• WORK TO BE COMPLETED:
In the data below, set down exactly the lines from the one containing "Off-Canvas Toggle" up to and including the one containing "Datang ke L". Leave the pictures out.

• DATA SHOWN:
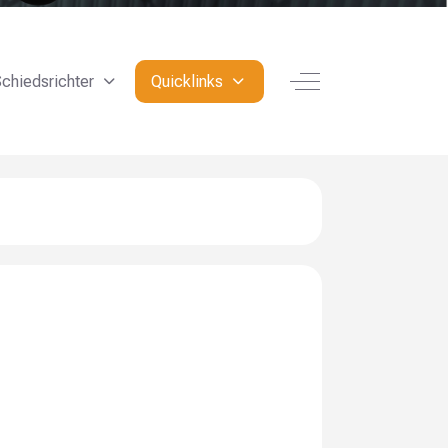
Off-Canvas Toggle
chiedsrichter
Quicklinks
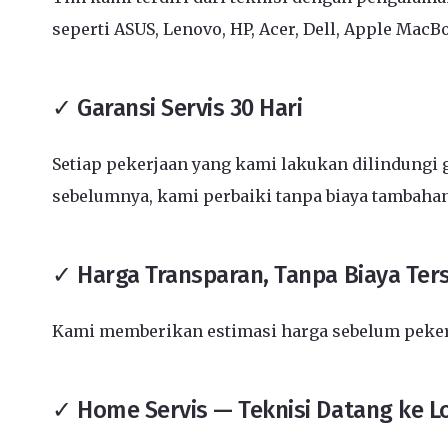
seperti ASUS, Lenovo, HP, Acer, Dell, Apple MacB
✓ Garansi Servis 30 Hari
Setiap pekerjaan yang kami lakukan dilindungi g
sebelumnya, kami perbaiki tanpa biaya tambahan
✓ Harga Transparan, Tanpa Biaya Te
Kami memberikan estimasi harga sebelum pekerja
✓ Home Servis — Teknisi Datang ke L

...

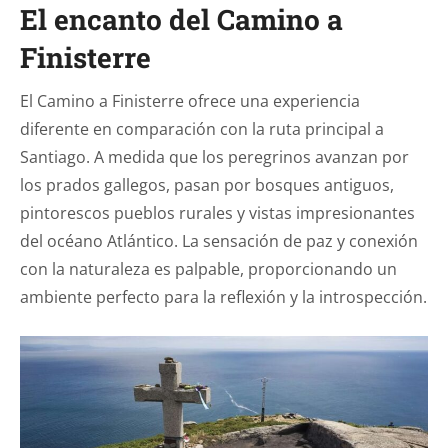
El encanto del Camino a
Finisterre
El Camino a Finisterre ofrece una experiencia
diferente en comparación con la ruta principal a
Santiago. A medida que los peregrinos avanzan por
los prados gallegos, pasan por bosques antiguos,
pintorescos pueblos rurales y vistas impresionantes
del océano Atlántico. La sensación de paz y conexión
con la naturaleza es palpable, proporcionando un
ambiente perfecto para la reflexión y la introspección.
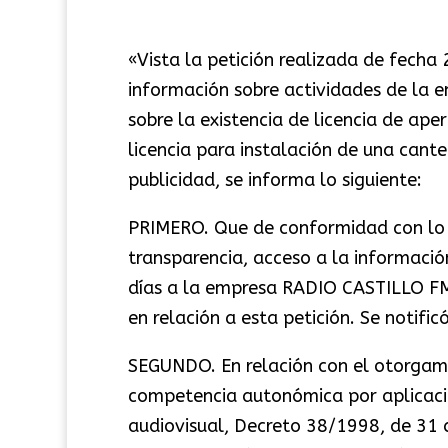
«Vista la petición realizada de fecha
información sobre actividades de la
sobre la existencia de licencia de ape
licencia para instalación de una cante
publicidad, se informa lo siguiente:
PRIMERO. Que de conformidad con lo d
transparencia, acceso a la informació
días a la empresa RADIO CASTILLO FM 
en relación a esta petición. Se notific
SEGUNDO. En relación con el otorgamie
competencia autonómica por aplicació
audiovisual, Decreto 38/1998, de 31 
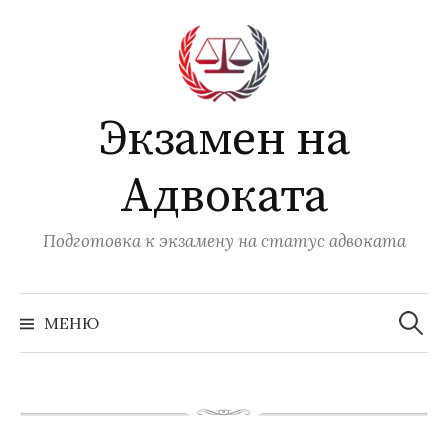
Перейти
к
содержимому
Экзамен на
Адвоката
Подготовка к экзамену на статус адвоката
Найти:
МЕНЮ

==

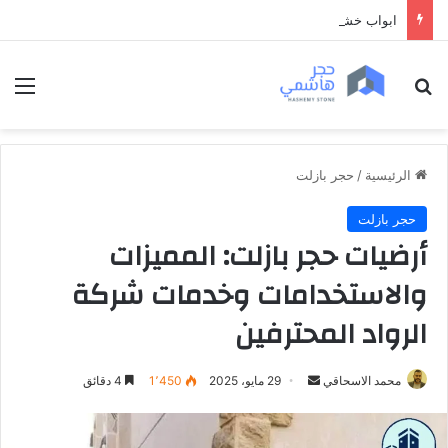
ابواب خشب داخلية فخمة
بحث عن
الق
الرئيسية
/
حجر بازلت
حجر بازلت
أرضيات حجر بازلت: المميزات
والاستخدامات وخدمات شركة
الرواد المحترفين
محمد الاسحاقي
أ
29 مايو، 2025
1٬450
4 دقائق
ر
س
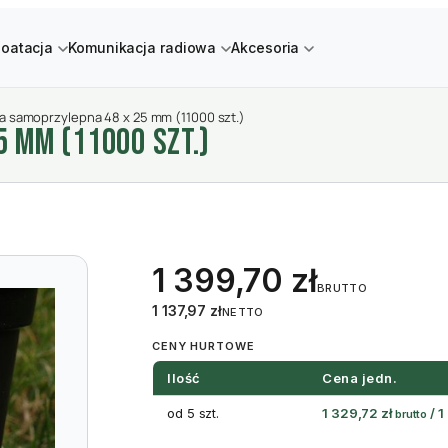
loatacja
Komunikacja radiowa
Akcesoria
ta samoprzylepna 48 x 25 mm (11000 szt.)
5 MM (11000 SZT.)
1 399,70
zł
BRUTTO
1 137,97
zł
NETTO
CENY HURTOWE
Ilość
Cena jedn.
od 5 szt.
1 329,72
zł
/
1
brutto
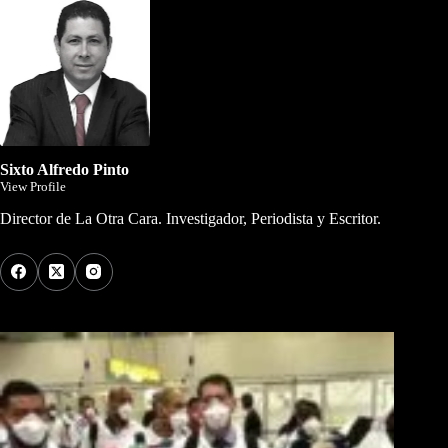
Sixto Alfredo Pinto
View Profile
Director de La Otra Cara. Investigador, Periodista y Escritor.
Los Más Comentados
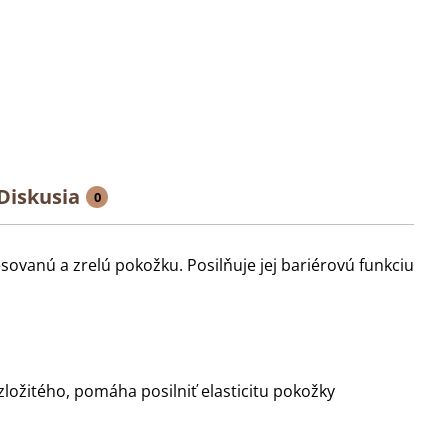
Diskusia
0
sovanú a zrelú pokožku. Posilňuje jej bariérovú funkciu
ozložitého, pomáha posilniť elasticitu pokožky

• RESULT OF THIS TASK:
Off-Canvas Toggle
chiedsrichter
Quicklinks
seperti ASUS, Lenovo, HP, Acer, Dell, Apple MacB
✓ Garansi Servis 30 Hari
Setiap pekerjaan yang kami lakukan dilindungi g
sebelumnya, kami perbaiki tanpa biaya tambahan
✓ Harga Transparan, Tanpa Biaya Te
Kami memberikan estimasi harga sebelum pekerja
✓ Home Servis — Teknisi Datang ke L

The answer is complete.